> [Supplied information]
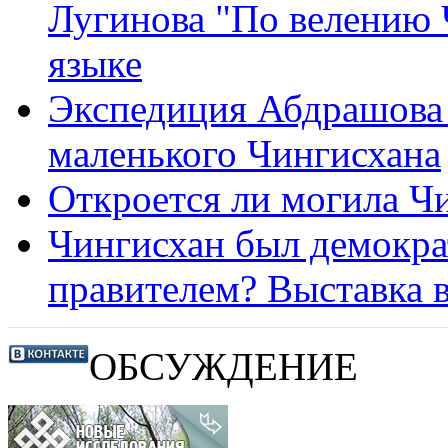
Лугинова "По велению 
языке
Экспедиция Абдрашова 
маленького Чингисхана
Откроется ли могила Ч
Чингисхан был демокр
правителем? Выставка 
ОБСУЖДЕНИЕ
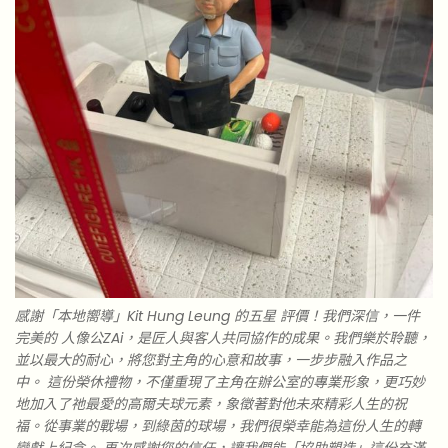
感謝「本地嚮導」Kit Hung Leung 的五星 評價！我們深信，一件
完美的 人像公ZAi，是匠人與客人共同協作的成果。我們樂於聆聽，
並以最大的耐心，將您對主角的心意和故事，一步步融入作品之
中。 這份榮休禮物，不僅重現了主角在辦公室的專業形象，更巧妙
地加入了祂最愛的高爾夫球元素，象徵著對他未來精彩人生的祝
福。從事業的戰場，到綠茵的球場，我們很榮幸能為這份人生的轉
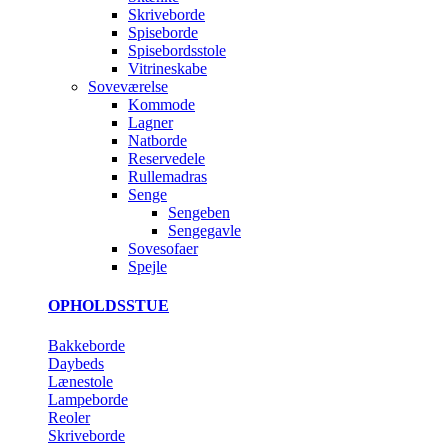
Skriveborde
Spiseborde
Spisebordsstole
Vitrineskabe
Soveværelse
Kommode
Lagner
Natborde
Reservedele
Rullemadras
Senge
Sengeben
Sengegavle
Sovesofaer
Spejle
OPHOLDSSTUE
Bakkeborde
Daybeds
Lænestole
Lampeborde
Reoler
Skriveborde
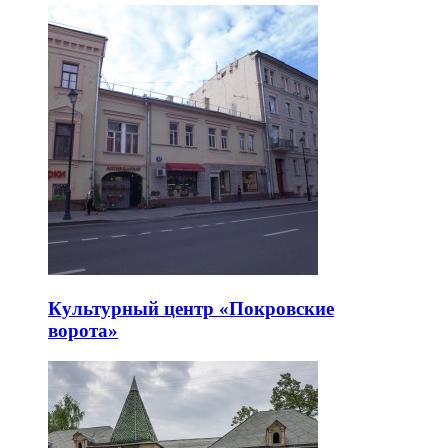
Культурный центр «Покровские
ворота»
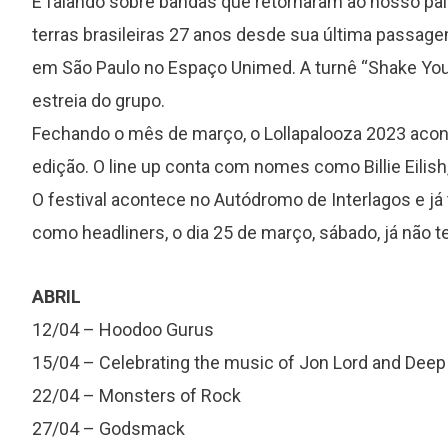
E falando sobre bandas que retornaram ao nosso paí
terras brasileiras 27 anos desde sua última passa
em São Paulo no Espaço Unimed. A turnê “Shake You
estreia do grupo.
Fechando o mês de março, o Lollapalooza 2023 acont
edição. O line up conta com nomes como Billie Eilish, 
O festival acontece no Autódromo de Interlagos e j
como headliners, o dia 25 de março, sábado, já não 
ABRIL
12/04 – Hoodoo Gurus
15/04 – Celebrating the music of Jon Lord and Deep
22/04 – Monsters of Rock
27/04 – Godsmack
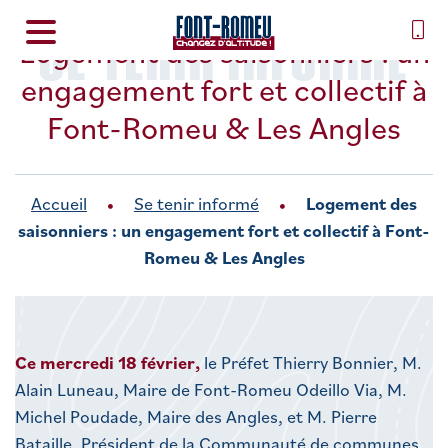
SE TENIR INFORMÉ
Logement des saisonniers : un
engagement fort et collectif à
Font-Romeu & Les Angles
Accueil
Se tenir informé
Logement des
saisonniers : un engagement fort et collectif à Font-
Romeu & Les Angles
Ce mercredi 18 février,
le Préfet Thierry Bonnier, M.
Alain Luneau, Maire de Font-Romeu Odeillo Via, M.
Michel Poudade, Maire des Angles, et M. Pierre
Bataille, Président de la Communauté de communes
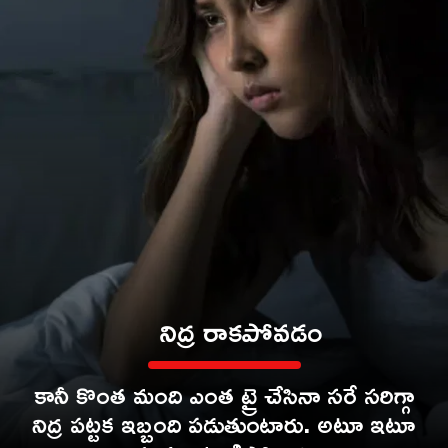
నిద్ర రాకపోవడం
కానీ కొంత మంది ఎంత ట్రై చేసినా సరే సరిగ్గా
నిద్ర పట్టక ఇబ్బంది పడుతుంటారు. అటూ ఇటూ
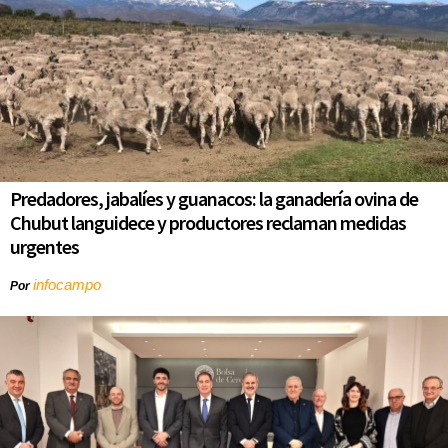
Predadores, jabalíes y guanacos: la ganadería ovina de
Chubut languidece y productores reclaman medidas
urgentes
infocampo
Por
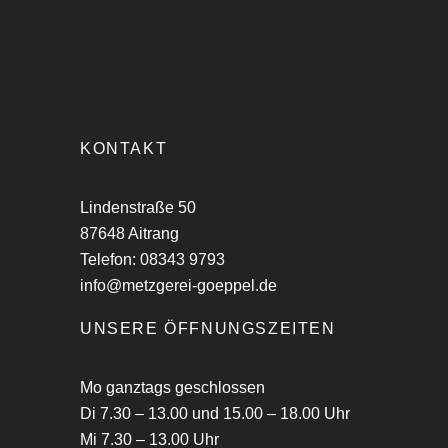
KONTAKT
Lindenstraße 50
87648 Aitrang
Telefon: 08343 9793
info@metzgerei-goeppel.de
UNSERE ÖFFNUNGSZEITEN
Mo ganztags geschlossen
Di 7.30 – 13.00 und 15.00 – 18.00 Uhr
Mi 7.30 – 13.00 Uhr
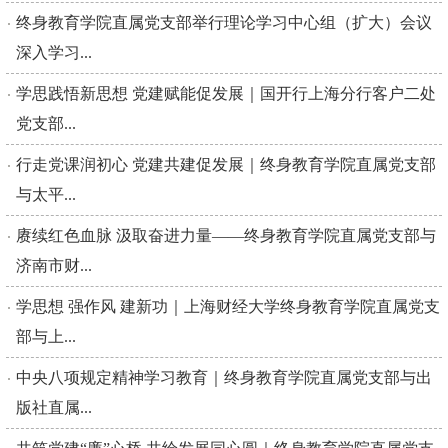
终身教育学院直属党支部举行理论学习中心组（扩大）会议
深入学习...
学思践悟新思想 党建赋能促发展｜国开行上海分行客户二处
党支部...
行走党课润初心 党建共建促发展｜终身教育学院直属党支部
与太平...
赓续红色血脉 汲取奋进力量——终身教育学院直属党支部与
济南市财...
学思想 强作风 建新功｜上海财经大学终身教育学院直属党支
部与上...
中央八项规定精神学习教育｜终身教育学院直属党支部与出
版社直属...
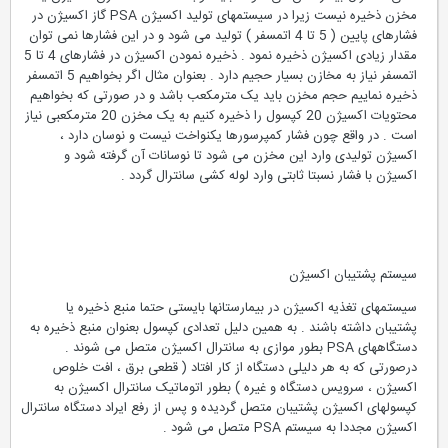
مخزن ذخیره نیست زیرا در سیستمهای تولید اکسیژن PSA گاز اکسیژن در
فشارهای پایین ( 5 تا 4 اتمسفر ) تولید می شود و در این فشارها نمی توان
مقدار زیادی اکسیژن ذخیره نمود . ذخیره نمودن اکسیژن در فشارهای 4 تا 5
اتمسفر نیاز به مخازن بسیار حجیم دارد . بعنوان مثال اگر بخواهیم 5 اتمسفر
ذخیره نماییم حجم مخزن باید یک مترمکعب باشد و در صورتی که بخواهیم
محتویات اکسیژن 20 کپسول را ذخیره کنیم به یک مخزن 20 مترمکعبی نیاز
است . در واقع چون فشار کمپرسورها یکنواخت نیست و نوسان دارد ،
اکسیژن تولیدی وارد این مخزن می شود تا نوسانات آن گرفته شود و
اکسیژن با فشار نسبتا ثابتی وارد لوله کشی سانترال گردد .
سیستم پشتیبان اکسیژن
سیستمهای تغذیه اکسیژن در بیمارستانها بایستی حتما منبع ذخیره یا
پشتیبان داشته باشند . به همین دلیل تعدادی کپسول بعنوان منبع ذخیره به
دستگاههای PSA بطور موازی به سانترال اکسیژن متصل می شوند .
درصورتی که به هر دلیلی دستگاه از کار افتاد ( قطعی برق ، افت خلوص
اکسیژن ، سرویس دستگاه و غیره ) بطور اتوماتیک سانترال اکسیژن به
کپسولهای اکسیژن پشتیبان متصل گردیده و پس از رفع ایراد دستگاه سانترال
اکسیژن مجددا به سیستم PSA متصل می شود .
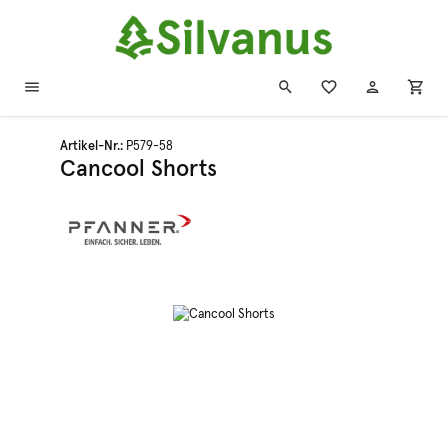
Zum Hauptinhalt springen
Artikel-Nr.:
P579-58
Cancool Shorts
Bildergalerie überspringen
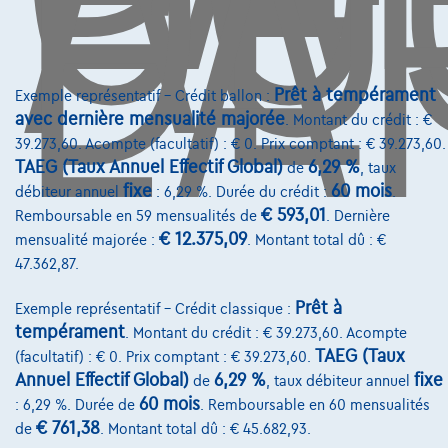
DE
L'
Avenue Roi Albert II 4, B12
1000 Bruxelles
Prêt à tempérament
Exemple représentatif – Crédit ballon :
avec dernière mensualité majorée
. Montant du crédit : €
39.273,60. Acompte (facultatif) : € 0. Prix comptant : € 39.273,60.
Services & Solutions
TAEG (Taux Annuel Effectif Global)
6,29 %
de
, taux
fixe
60 mois
débiteur annuel
: 6,29 %. Durée du crédit :
.
Assistance dépannage
€ 593,01
Remboursable en 59 mensualités de
. Dernière
Financement
€ 12.375,09
mensualité majorée :
. Montant total dû : €
47.362,87.
Assurance auto
Prêt à
Exemple représentatif – Crédit classique :
Leasing
tempérament
. Montant du crédit : € 39.273,60. Acompte
TAEG (Taux
(facultatif) : € 0. Prix comptant : € 39.273,60.
Sur Nous
Annuel Effectif Global)
6,29 %
fixe
de
, taux débiteur annuel
60 mois
: 6,29 %. Durée de
. Remboursable en 60 mensualités
Devenez client
€ 761,38
de
. Montant total dû : € 45.682,93.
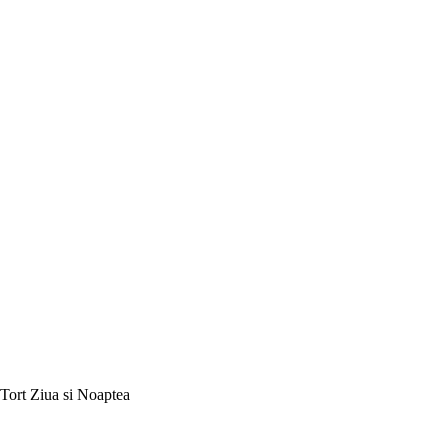
Tort Ziua si Noaptea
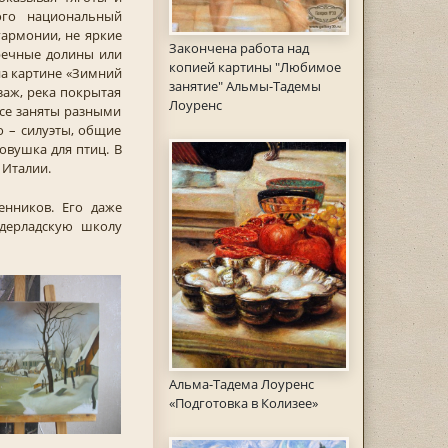
ого национальный
гармонии, не яркие
Закончена работа над
 речные долины или
копией картины "Любимое
 на картине «Зимний
занятие" Альмы-Тадемы
заж, река покрытая
Лоуренс
 все заняты разными
о – силуэты, общие
ловушка для птиц. В
 Италии.
енников. Его даже
дерладскую школу
Альма-Тадема Лоуренс
«Подготовка в Колизее»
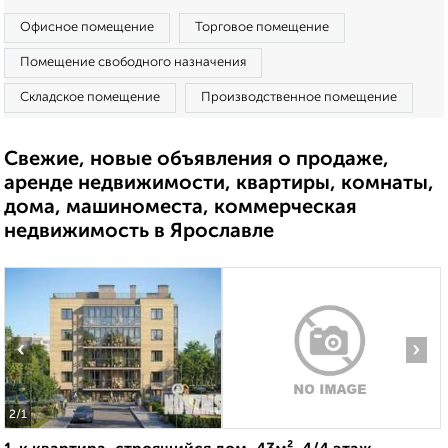
Офисное помещение
Торговое помещение
Помещение свободного назначения
Складское помещение
Производственное помещение
Свежие, новые объявления о продаже,
аренде недвижимости, квартиры, комнаты,
дома, машиноместа, коммерческая
недвижимость в Ярославле
‹
›
2
/1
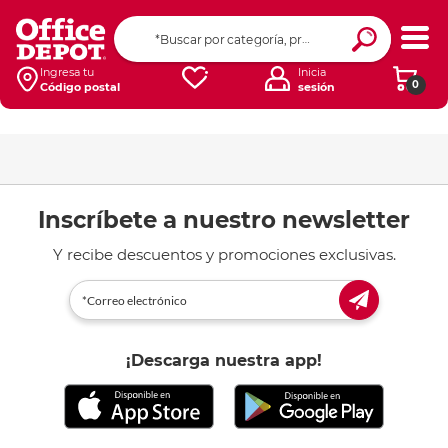
Ingresa tu
Inicia
0
Código postal
sesión
Membership Express add new card
Inscríbete a nuestro newsletter
Y recibe descuentos y promociones exclusivas.
¡Descarga nuestra app!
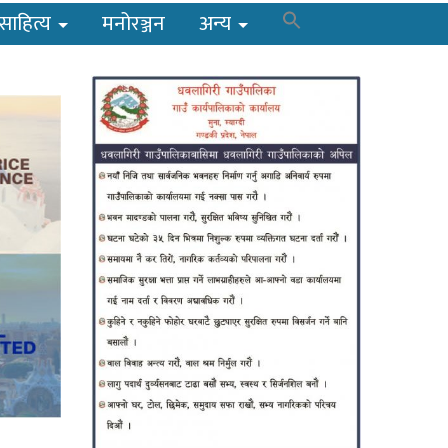
साहित्य
मनोरञ्जन
अन्य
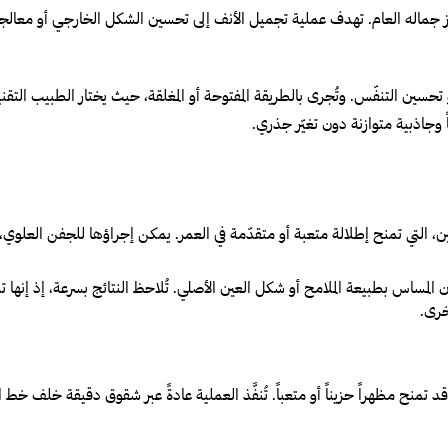
يُبرز جماله العام. تهدف عملية تجميل الأنف إلى تحسين الشكل الخارجي أو معال
حسين التنفّس. وتُجرى بالطريقة المفتوحة أو المغلقة، حيث يختار الطبيب التقن
اً وجاذبية متوازنة دون تغيّر جذري.
ين، التي تمنح إطلالة متعبة أو متقدّمة في العمر. يمكن إجراؤها للجفن العلوي،
لمساس بطبيعة الملامح أو شكل العين الأصلي. تُلاحظ النتائج بسرعة، إذ إنها ت
خرى.
د تمنح مظهراً حزيناً أو متعباً. تُنفَّذ العملية عادةً عبر شقوق دقيقة خلف خط 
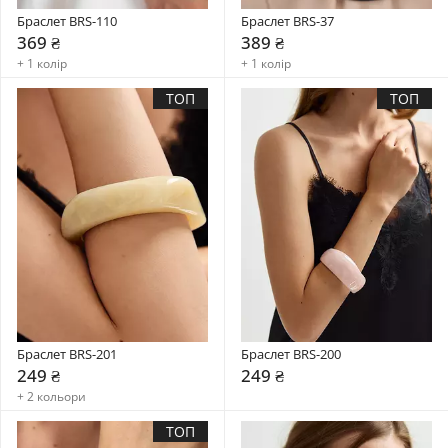
Браслет BRS-110
Браслет BRS-37
369 ₴
389 ₴
+ 1 колір
+ 1 колір
ТОП
ТОП
Браслет BRS-201
Браслет BRS-200
249 ₴
249 ₴
+ 2 кольори
ТОП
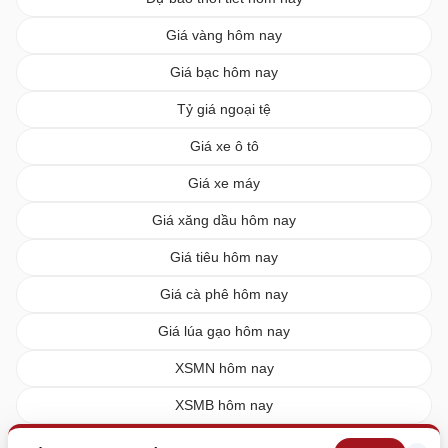
Giá vàng hôm nay
Giá bạc hôm nay
Tỷ giá ngoại tệ
Giá xe ô tô
Giá xe máy
Giá xăng dầu hôm nay
Giá tiêu hôm nay
Giá cà phê hôm nay
Giá lúa gạo hôm nay
XSMN hôm nay
XSMB hôm nay
XSMT hôm nay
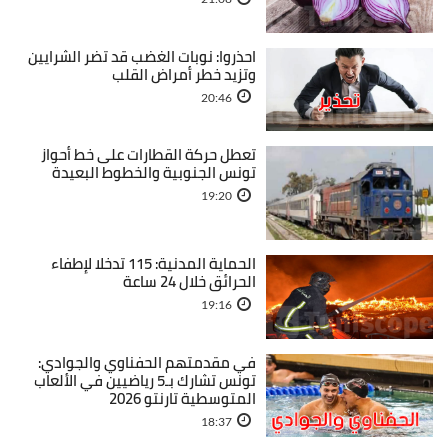
احذروا: نوبات الغضب قد تضر الشرايين
وتزيد خطر أمراض القلب
20:46
تعطل حركة القطارات على خط أحواز
تونس الجنوبية والخطوط البعيدة
19:20
الحماية المدنية: 115 تدخلا لإطفاء
الحرائق خلال 24 ساعة
19:16
في مقدمتهم الحفناوي والجوادي:
تونس تشارك بـ5 رياضيين في الألعاب
المتوسطية تارنتو 2026
18:37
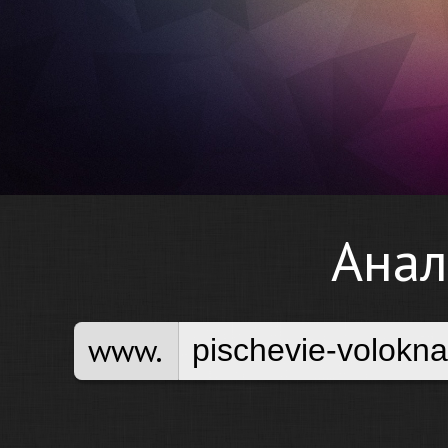
Анал
www.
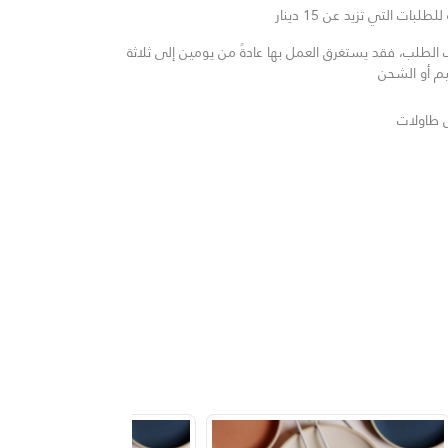
لبات التي تزيد عن 15 دينار
لطلب، فقد يستغرق العمل بها عادةً من يومين إلى ثلاثة
يم أو الشحن
 طاولات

> [What is required] Only the lines starting at the one with "Lindenstraße 50" and ending at the one with "است . در واقع" should be printed, each exactly as it appears in the material above; the pictures are to be omitted.

> [Exercise answer]
Lindenstraße 50
87648 Aitrang
Telefon: 08343 9793
info@metzgerei-goeppel.de
UNSERE ÖFFNUNGSZEITEN
Mo ganztags geschlossen
Di 7.30 – 13.00 und 15.00 – 18.00 Uhr
Mi 7.30 – 13.00 Uhr
终身教育学院直属党支部举行理论学习中心组（扩大）会议
深入学习...
学思践悟新思想 党建赋能促发展｜国开行上海分行客户二处
党支部...
行走党课润初心 党建共建促发展｜终身教育学院直属党支部
与太平...
赓续红色血脉 汲取奋进力量——终身教育学院直属党支部与
济南市财...
学思想 强作风 建新功｜上海财经大学终身教育学院直属党支
部与上...
中央八项规定精神学习教育｜终身教育学院直属党支部与出
版社直属...
مخزن ذخیره نیست زیرا در سیستمهای تولید اکسیژن PSA گاز اکسیژن در
فشارهای پایین ( 5 تا 4 اتمسفر ) تولید می شود و در این فشارها نمی توان
مقدار زیادی اکسیژن ذخیره نمود . ذخیره نمودن اکسیژن در فشارهای 4 تا 5
اتمسفر نیاز به مخازن بسیار حجیم دارد . بعنوان مثال اگر بخواهیم 5 اتمسفر
ذخیره نماییم حجم مخزن باید یک مترمکعب باشد و در صورتی که بخواهیم
محتویات اکسیژن 20 کپسول را ذخیره کنیم به یک مخزن 20 مترمکعبی نیاز
است . در واقع چون فشار کمپرسورها یکنواخت نیست و نوسان دارد ،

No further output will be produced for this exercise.